**TO DO:** In the entries below, find the line with "Completed (333, 596)" and the line with "[Logo] (87, 37)". Print those two and everything between them exactly, and nothing else.

**INFORMATION GIVEN:**
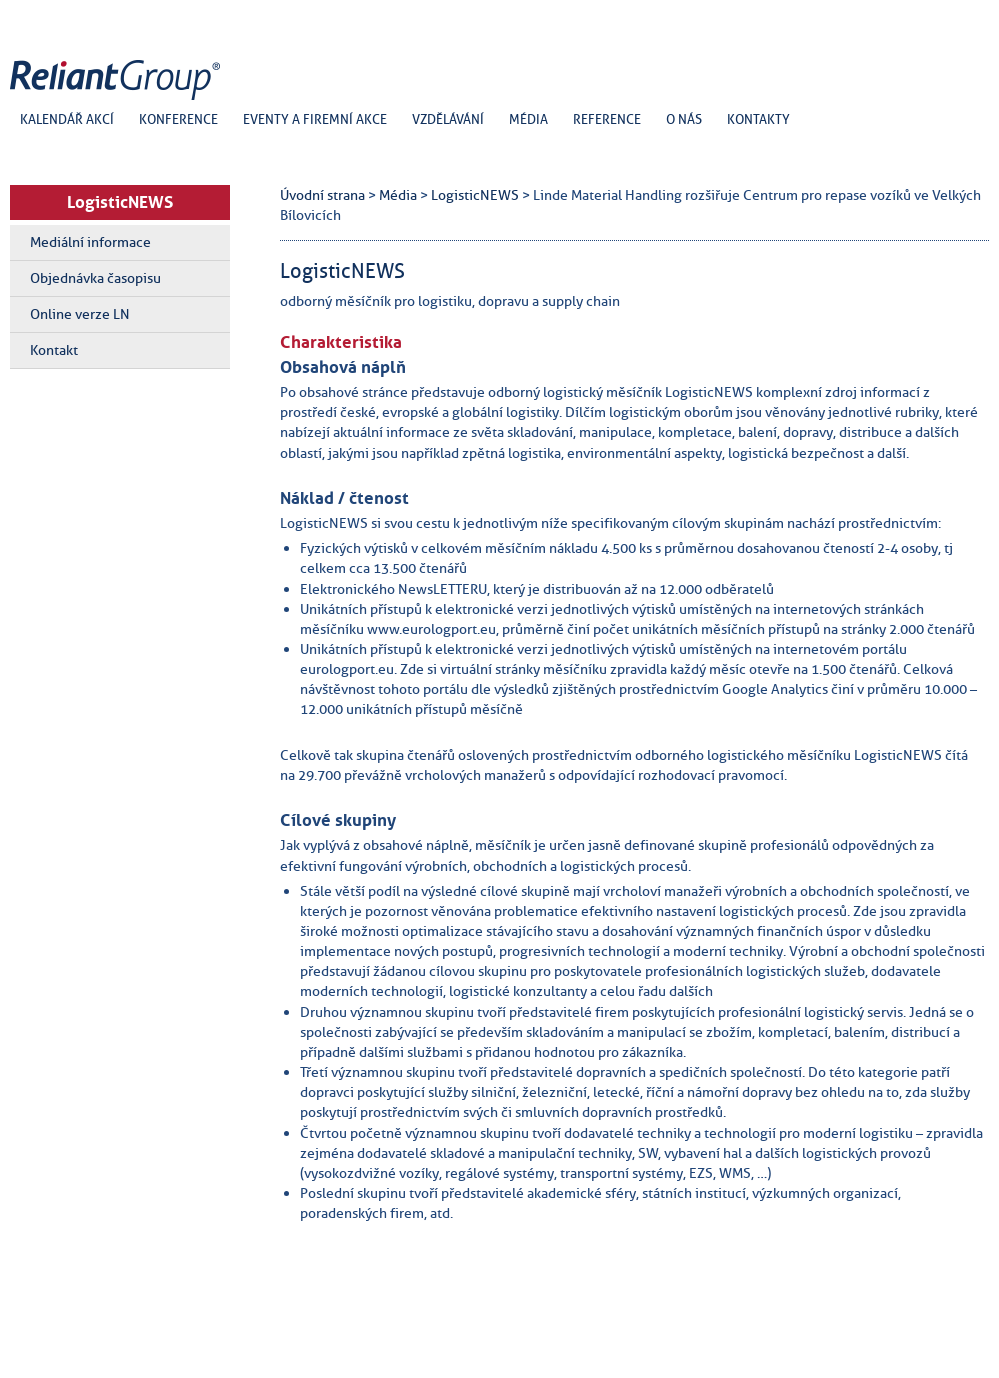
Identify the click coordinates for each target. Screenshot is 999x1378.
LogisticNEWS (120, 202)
...
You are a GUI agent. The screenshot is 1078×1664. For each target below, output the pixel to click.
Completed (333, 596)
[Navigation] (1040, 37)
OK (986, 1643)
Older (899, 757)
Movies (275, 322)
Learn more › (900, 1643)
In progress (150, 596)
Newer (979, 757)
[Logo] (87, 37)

**SOLUTION TO THIS TASK:**
Completed (333, 596)
[Navigation] (1040, 37)
OK (986, 1643)
Older (899, 757)
Movies (275, 322)
Learn more › (900, 1643)
In progress (150, 596)
Newer (979, 757)
[Logo] (87, 37)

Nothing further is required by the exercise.